Copyright and License
The 3D Tune-In Toolkit and the 3D Tune-In Resource Management Package are both Copyright (c) University of Malaga and Imperial College London – 2018.
As copyright owners, University of Malaga and Imperial College London can license the 3D Tune-In Toolkit and the 3D Tune-In Resource Management Package under different license terms, and offer the following licenses for the 3D Tune-In Toolkit and the 3D Tune-In Resource Management Package:
- GPL v3, a popular open-source license with strong copyleft conditions (the default license)
- Commercial or closed-source licenses
If you license the 3D Tune-In Toolkit or the 3D Tune-In Resource Management Package under GPL v3, there is no license fee or signed license agreement: you just need to comply with the GPL v3 terms and conditions. See 3DTI_AUDIOTOOLKIT_LICENSE and LICENSE for further information.
If you purchase a commercial or closed-source license for the 3D Tune-In Toolkit and the 3D Tune-In Resource Management Package, you must comply with the terms and conditions listed in the associated license agreement; the GPL v3 terms and conditions do not apply.
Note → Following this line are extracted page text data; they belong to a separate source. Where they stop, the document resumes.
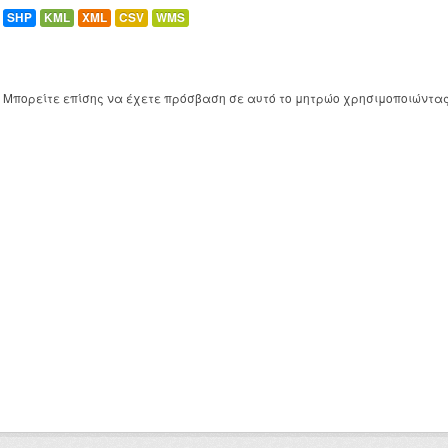
SHP
KML
XML
CSV
WMS
Μπορείτε επίσης να έχετε πρόσβαση σε αυτό το μητρώο χρησιμοποιώντα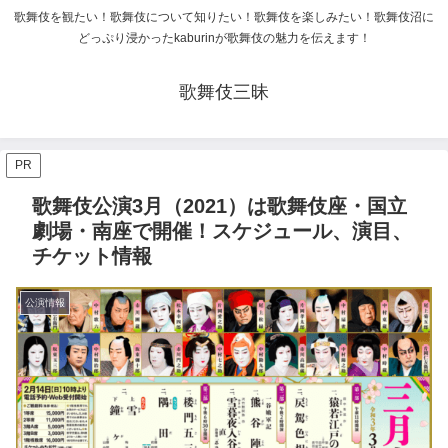
歌舞伎を観たい！歌舞伎について知りたい！歌舞伎を楽しみたい！歌舞伎沼に
どっぷり浸かったkaburinが歌舞伎の魅力を伝えます！
歌舞伎三昧
PR
歌舞伎公演3月（2021）は歌舞伎座・国立
劇場・南座で開催！スケジュール、演目、
チケット情報
公演情報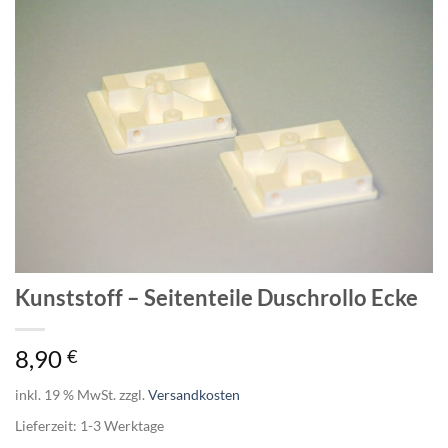
Kunststoff – Seitenteile Duschrollo Ecke
8,90
€
inkl. 19 % MwSt.
zzgl.
Versandkosten
Lieferzeit:
1-3
Werktage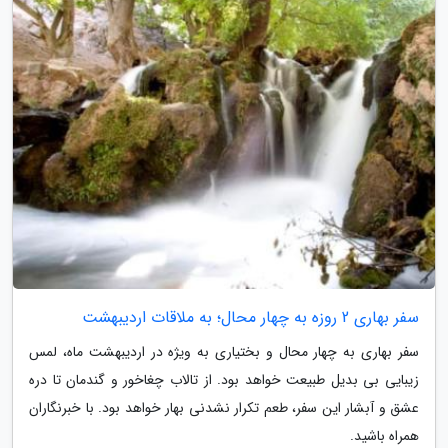
سفر بهاری 2 روزه به چهار محال؛ به ملاقات اردیبهشت
سفر بهاری به چهار محال و بختیاری به ویژه در اردیبهشت ماه، لمس
زیبایی بی بدیل طبیعت خواهد بود. از تالاب چغاخور و گندمان تا دره
عشق و آبشار این سفر، طعم تکرار نشدنی بهار خواهد بود. با خبرنگاران
همراه باشید.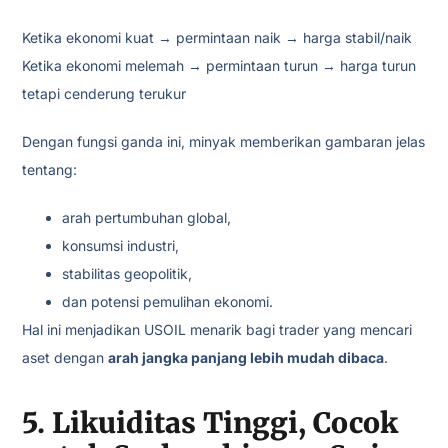
Ketika ekonomi kuat → permintaan naik → harga stabil/naik
Ketika ekonomi melemah → permintaan turun → harga turun
tetapi cenderung terukur
Dengan fungsi ganda ini, minyak memberikan gambaran jelas
tentang:
arah pertumbuhan global,
konsumsi industri,
stabilitas geopolitik,
dan potensi pemulihan ekonomi.
Hal ini menjadikan USOIL menarik bagi trader yang mencari
aset dengan
arah jangka panjang lebih mudah dibaca
.
5. Likuiditas Tinggi, Cocok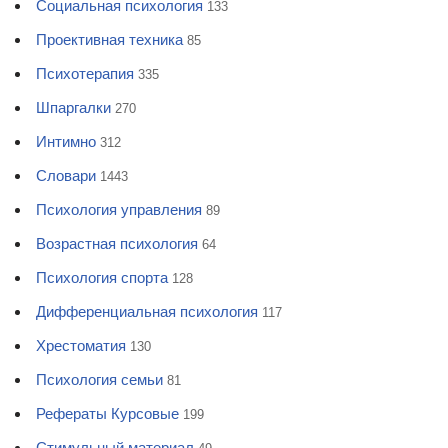
Социальная психология
133
Проективная техника
85
Психотерапия
335
Шпаргалки
270
Интимно
312
Словари
1443
Психология управления
89
Возрастная психология
64
Психология спорта
128
Дифференциальная психология
117
Хрестоматия
130
Психология семьи
81
Рефераты Курсовые
199
Стимульный материал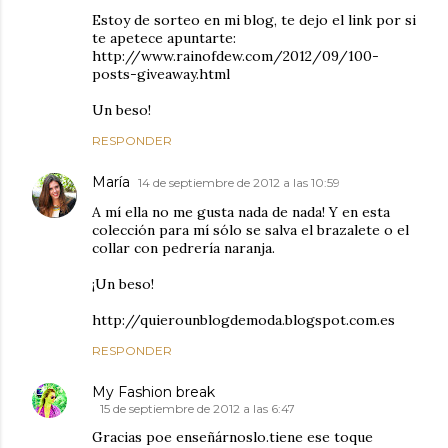
Estoy de sorteo en mi blog, te dejo el link por si
te apetece apuntarte:
http://www.rainofdew.com/2012/09/100-
posts-giveaway.html
Un beso!
RESPONDER
María
14 de septiembre de 2012 a las 10:59
A mí ella no me gusta nada de nada! Y en esta
colección para mí sólo se salva el brazalete o el
collar con pedrería naranja.
¡Un beso!
http://quierounblogdemoda.blogspot.com.es
RESPONDER
My Fashion break
15 de septiembre de 2012 a las 6:47
Gracias poe enseñárnoslo.tiene ese toque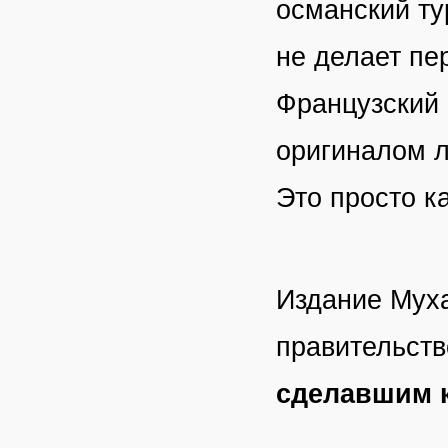
османский ту
не делает пе
Французский 
оригиналом л
Это просто к
Издание Мух
правительст
сделавшим 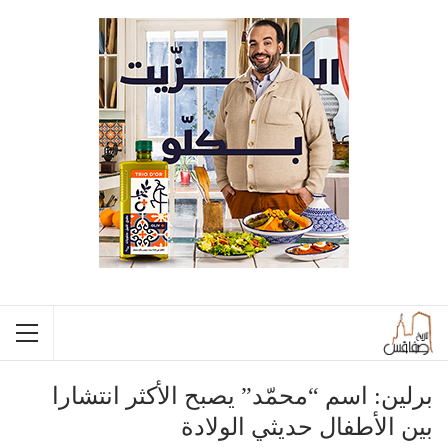
برلين: اسم “محمّد” يصبح الأكثر انتشارا
بين الأطفال حديثي الولادة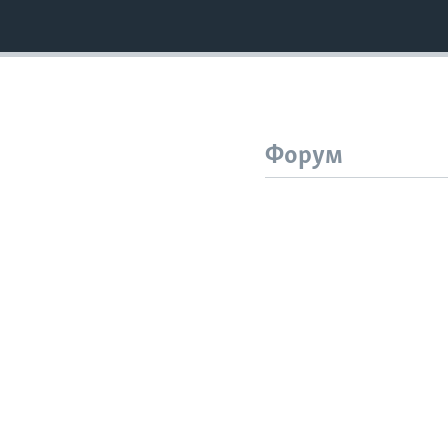
Форум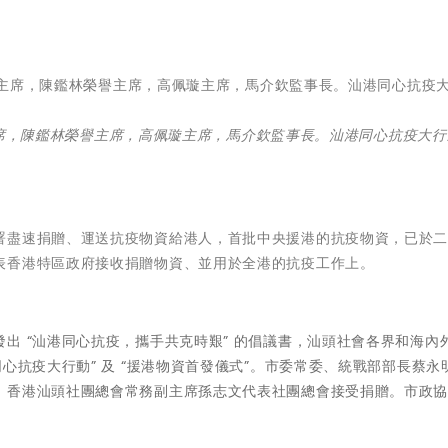
務副主席，陳鑑林榮譽主席，高佩璇主席，馬介欽監事長。汕港同心抗疫大
署盡速捐贈、運送抗疫物資給港人，首批中央援港的抗疫物資，已於
表香港特區政府接收捐贈物資、並用於全港的抗疫工作上。
出 “汕港同心抗疫，攜手共克時艱” 的倡議書，汕頭社會各界和海內
心抗疫大行動” 及 “援港物資首發儀式”。市委常委、統戰部部長蔡永
，香港汕頭社團總會常務副主席孫志文代表社團總會接受捐贈。市政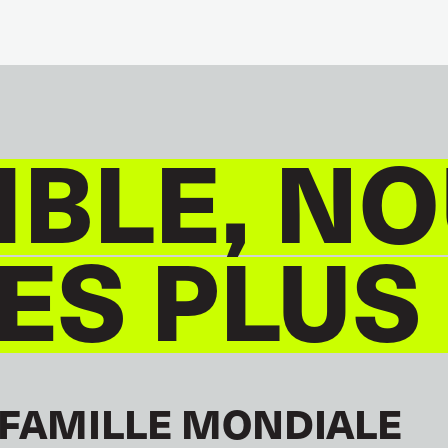
BLE, NO
S PLUS
 FAMILLE MONDIALE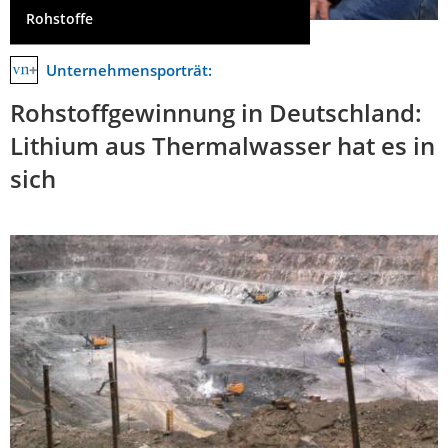
Rohstoffe
Unternehmensporträt:
Rohstoffgewinnung in Deutschland:
Lithium aus Thermalwasser hat es in
sich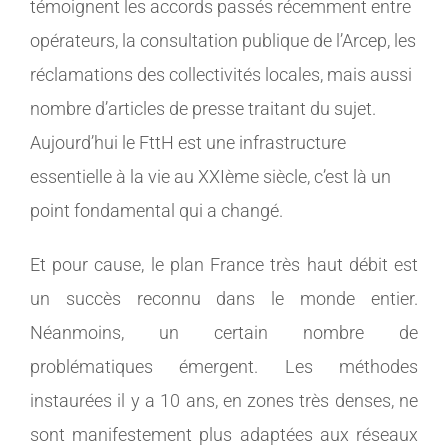
témoignent les accords passés récemment entre
opérateurs, la consultation publique de l’Arcep, les
réclamations des collectivités locales, mais aussi
nombre d’articles de presse traitant du sujet.
Aujourd’hui le FttH est une infrastructure
essentielle à la vie au XXIème siècle, c’est là un
point fondamental qui a changé.
Et pour cause, le plan France très haut débit est
un succès reconnu dans le monde entier.
Néanmoins, un certain nombre de
problématiques émergent. Les méthodes
instaurées il y a 10 ans, en zones très denses, ne
sont manifestement plus adaptées aux réseaux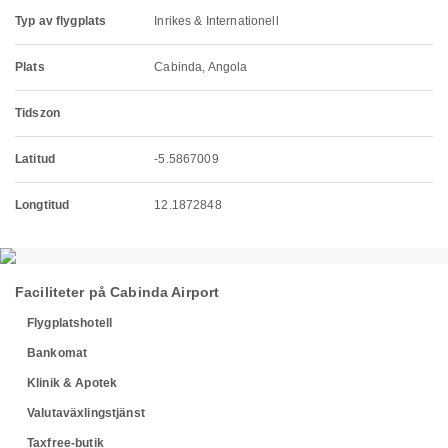
Typ av flygplats
Inrikes & Internationell
Plats
Cabinda, Angola
Tidszon
Latitud
-5.5867009
Longtitud
12.1872848
Faciliteter på Cabinda Airport
Flygplatshotell
Bankomat
Klinik & Apotek
Valutaväxlingstjänst
Taxfree-butik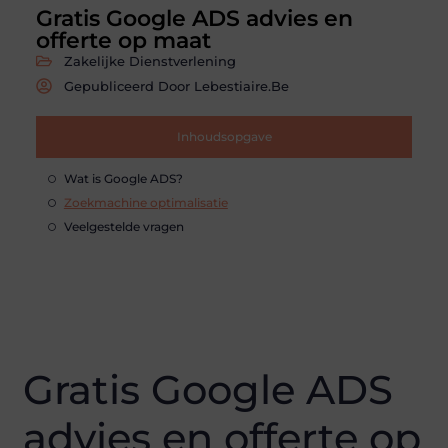
Gratis Google ADS advies en
offerte op maat
Zakelijke Dienstverlening
Gepubliceerd Door Lebestiaire.be
Inhoudsopgave
Wat is Google ADS?
Zoekmachine optimalisatie
Veelgestelde vragen
Gratis Google ADS
advies en offerte op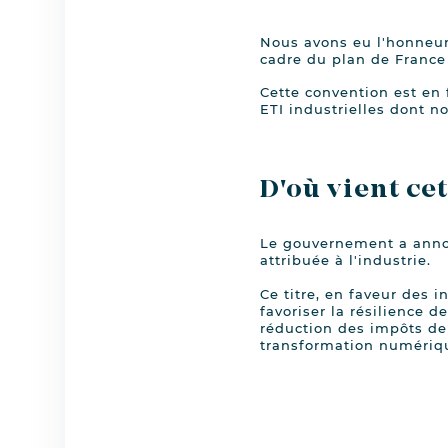
Nous avons eu l'honneur
cadre du plan de France
Cette convention est en 
ETI industrielles dont no
D'où vient ce
Le gouvernement a annon
attribuée à l'industrie.
Ce titre, en faveur des i
favoriser la résilience d
réduction des impôts de 
transformation numériq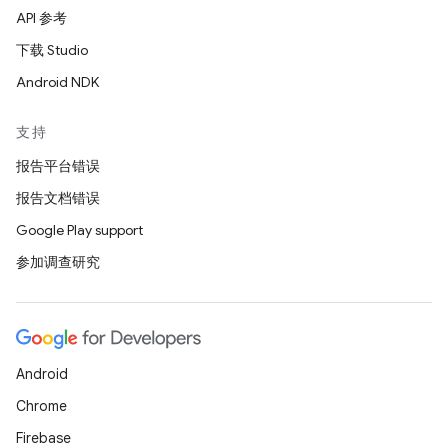
API 参考
下载 Studio
Android NDK
支持
报告平台错误
报告文档错误
Google Play support
参加调查研究
Android
Chrome
Firebase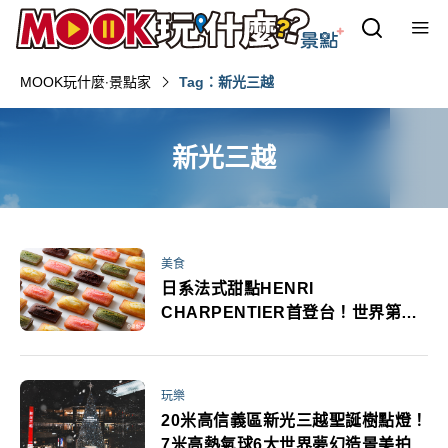
MOOK玩什麼‧景點家
Tag：新光三越
新光三越
美食
日系法式甜點HENRI
CHARPENTIER首登台！世界第一
費南雪快閃店巨型扭蛋機中獎率百分
百
玩樂
20米高信義區新光三越聖誕樹點燈！
7米高熱氣球6大世界夢幻造景美拍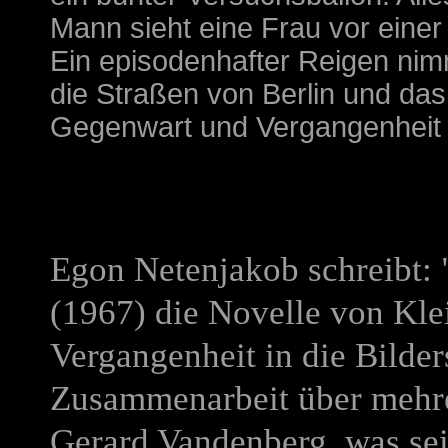
Mann sieht eine Frau vor einer 
Ein episodenhafter Reigen nimm
die Straßen von Berlin und das 
Gegenwart und Vergangenheit d
Egon Netenjakob schreibt: 
(1967) die Novelle von Klei
Vergangenheit in die Bilde
Zusammenarbeit über mehr
Gerard Vandenberg, was se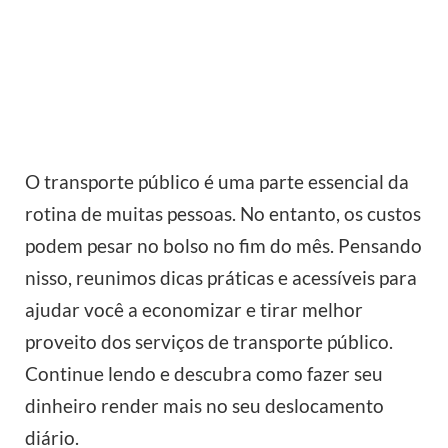
O transporte público é uma parte essencial da
rotina de muitas pessoas. No entanto, os custos
podem pesar no bolso no fim do mês. Pensando
nisso, reunimos dicas práticas e acessíveis para
ajudar você a economizar e tirar melhor
proveito dos serviços de transporte público.
Continue lendo e descubra como fazer seu
dinheiro render mais no seu deslocamento
diário.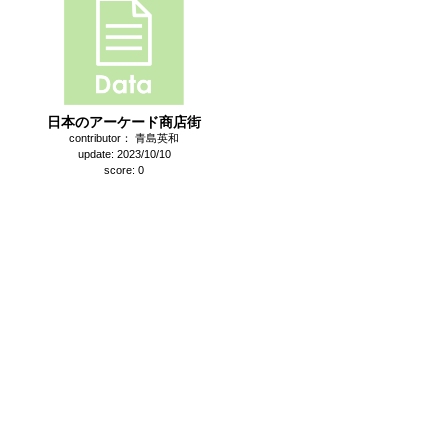
日本のアーケード商店街
contributor： 青島英和
update: 2023/10/10
score: 0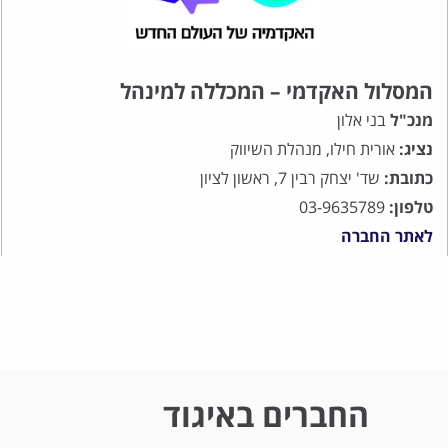
המסלול האקדמי – המכללה למינהל
מנכ"ל
בני אלון
נציג:
אורית חילו, מנהלת השיווק
כתובת:
שד' יצחק רבין 7, ראשון לציון
טלפון:
03-9635789
לאתר החברה
החברים באיגוד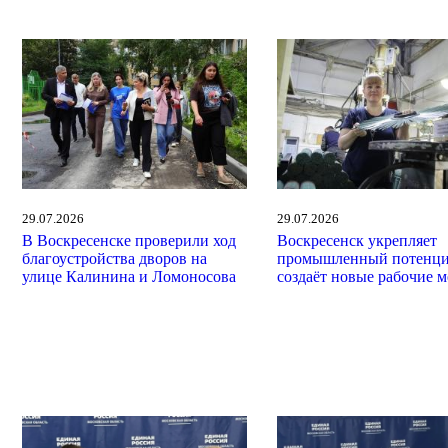
29.07.2026
29.07.2026
В Воскресенске проверили ход
Воскресенск укрепляет
благоустройства дворов на
промышленный потенци
улице Калинина и Ломоносова
создаёт новые рабочие м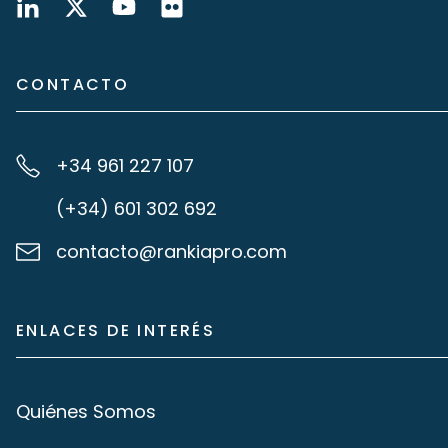
CONTACTO
+34 961 227 107
(+34) 601 302 692
contacto@rankiapro.com
ENLACES DE INTERÉS
Quiénes Somos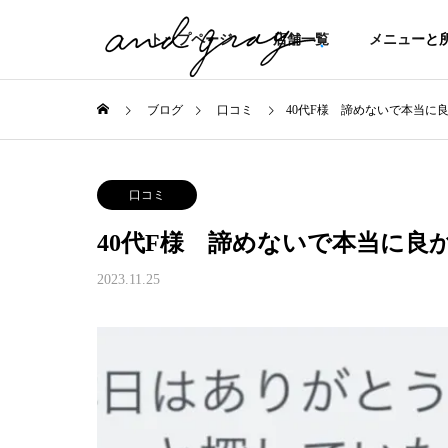
トップページ
店舗一覧
メニューと
ブログ
口コミ
40代F様 諦めないで本当に
口コミ
40代F様 諦めないで本当に良
2023.11.25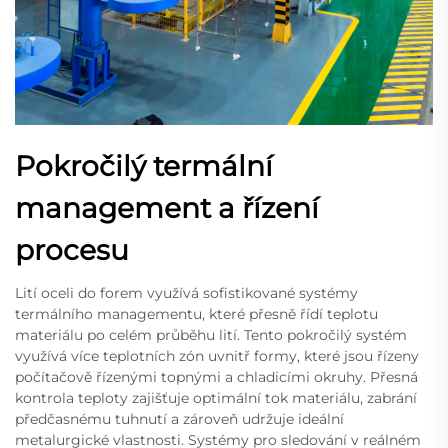
Pokročilý termální
management a řízení
procesu
Lití oceli do forem využívá sofistikované systémy
termálního managementu, které přesně řídí teplotu
materiálu po celém průběhu lití. Tento pokročilý systém
využívá více teplotních zón uvnitř formy, které jsou řízeny
počítačově řízenými topnými a chladicími okruhy. Přesná
kontrola teploty zajišťuje optimální tok materiálu, zabrání
předčasnému tuhnutí a zároveň udržuje ideální
metalurgické vlastnosti. Systémy pro sledování v reálném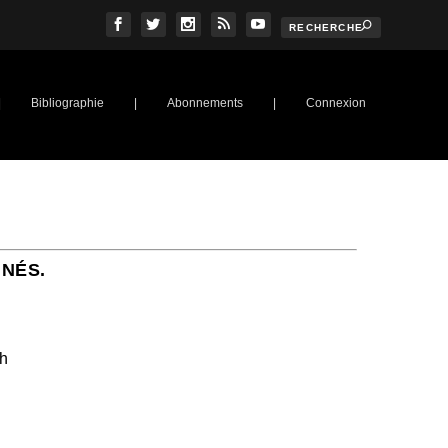
|
Bibliographie
|
Abonnements
|
Connexion
NNÉS.
ch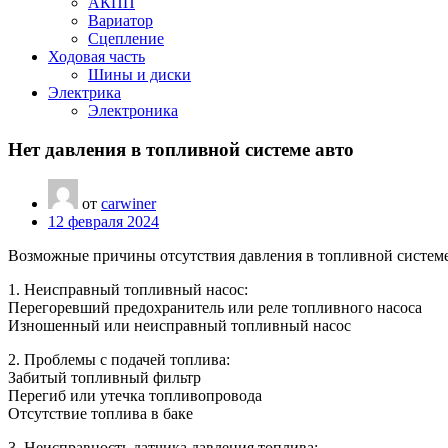
АКПП
Вариатор
Сцепление
Ходовая часть
Шины и диски
Электрика
Электроника
Нет давления в топливной системе авто
от
carwiner
12 февраля 2024
Возможные причины отсутствия давления в топливной системе
1. Неисправный топливный насос:
Перегоревший предохранитель или реле топливного насоса
Изношенный или неисправный топливный насос
2. Проблемы с подачей топлива:
Забитый топливный фильтр
Перегиб или утечка топливопровода
Отсутствие топлива в баке
3. Неисправность датчика давления топлива: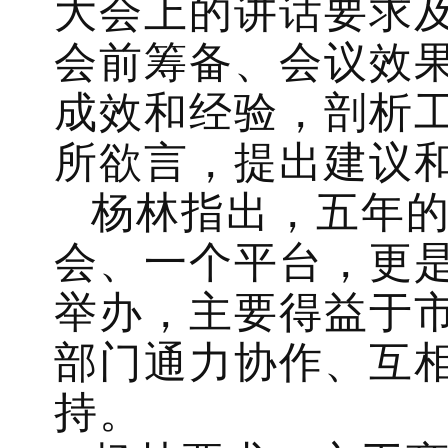
大会上的讲话要求
会前筹备、会议效
成效和经验，剖析
所欲言，提出建议
杨林指出，五年
会、一个平台，更
举办，主要得益于
部门通力协作、互
持。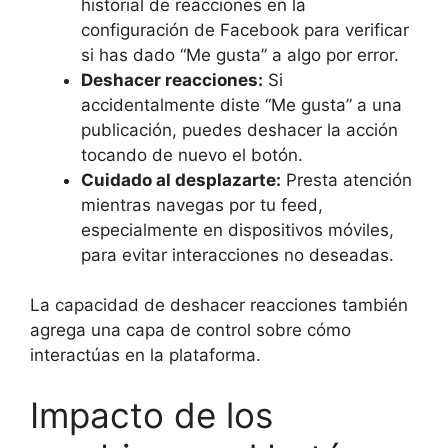
historial de reacciones en la
configuración de Facebook para verificar
si has dado “Me gusta” a algo por error.
Deshacer reacciones:
Si
accidentalmente diste “Me gusta” a una
publicación, puedes deshacer la acción
tocando de nuevo el botón.
Cuidado al desplazarte:
Presta atención
mientras navegas por tu feed,
especialmente en dispositivos móviles,
para evitar interacciones no deseadas.
La capacidad de deshacer reacciones también
agrega una capa de control sobre cómo
interactúas en la plataforma.
Impacto de los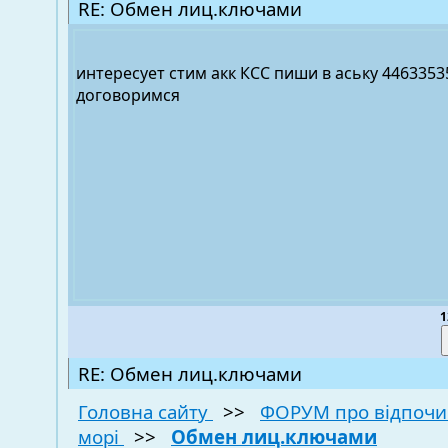
RE: Обмен лиц.ключами
интересует стим акк КСС пиши в аську 4463353
договоримся
1
RE: Обмен лиц.ключами
Головна сайту
>>
ФОРУМ про відпочи
морі
>>
Обмен лиц.ключами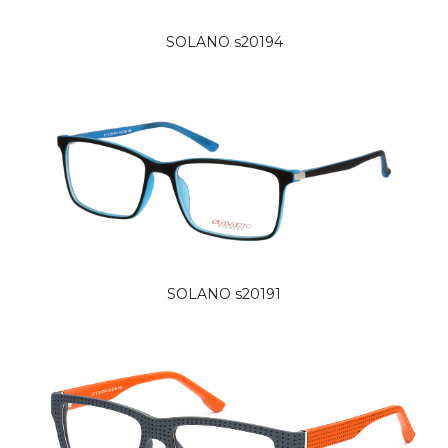
SOLANO s20194
SOLANO s20191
For more information about the commercial license, contact Arcadio Reyes-Lecuona (email@example.com) or Lorenzo Picinali (firstname.lastname@example.org).
The 3D Tune-In Toolkit and the 3D Tune-In Resource Management Package software themself remain the same: the only difference between an open-source 3D Tune-In Toolkit and a commercial 3D Tune-In Toolkit are the license terms. That is also the case of the 3D Tune-In Resource Management Package.
We would like to acknowledge Dr. Brian FG Katz and his team for their contributions in the field of sound spatialization, which were used as the basis for part of this software.